On signing NDAs
Recently we have been asked to sign NDAs quite a bit. As a result, we had a long discussion about NDAs and here are our views on them.
The problem is that most NDAs are overkill. They do not acknowledge that we have had other clients in the past and will have more in the future. We do not want to get caught in the no-win situation such an NDA puts us in. We do not want to be exposed to a nonperformance or honest-services prosecution.
And to be honest, we do not have the interest or resources to take your ideas and create anything out of them. Most ideas are worthless to us alone. We need your domain experience, contacts and access to funding to execute on them.
More importantly, we would like to consider ourselves respectable and trustworthy guys. It does not take long to ruin one's reputation by blabbing or stealing other people's ideas. This is especially true in today's digital world. All information is available for anyone with a quick Google search.

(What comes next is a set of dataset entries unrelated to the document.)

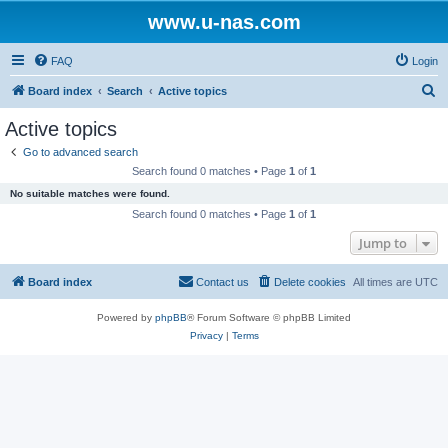
www.u-nas.com
FAQ
Login
S
Board index
Search
Active topics
e
Active topics
a
Go to advanced search
r
Search found 0 matches • Page
1
of
1
c
No suitable matches were found.
h
Search found 0 matches • Page
1
of
1
Jump to
Board index
Contact us
Delete cookies
All times are
UTC
Powered by
phpBB
® Forum Software © phpBB Limited
Privacy
|
Terms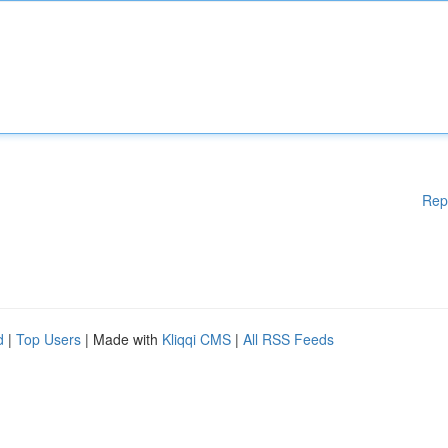
Rep
d
|
Top Users
| Made with
Kliqqi CMS
|
All RSS Feeds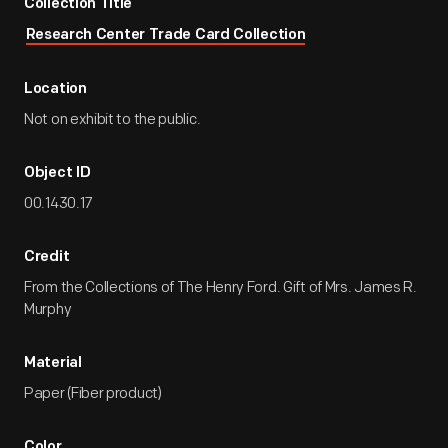
Collection Title
Research Center Trade Card Collection
Location
Not on exhibit to the public.
Object ID
00.1430.17
Credit
From the Collections of The Henry Ford. Gift of Mrs. James R.
Murphy
Material
Paper (Fiber product)
Color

We have seen nice NDAs too. It is not a problem to sign something that goes like: "We will not share any materials or ideas conveyed by you to us to third parties. We will not steal your ideas, run and execute on them to create a competing service ourselves. At least for the next year or so.”.
But more often than we would like, the NDA is wide. And we cannot sign something that in effect binds us from doing anything similar for the next two years.
For example, during our discussions together we come up with a way to list information about events on a website in a unique way. Then having signed your wide NDA, there would be a threat of getting sued, for doing something similar in another project that is not in any way competing with what you're doing.
That is the reason why we are against signing an NDA in general. Things change of course when you staple a big enough cheque to it.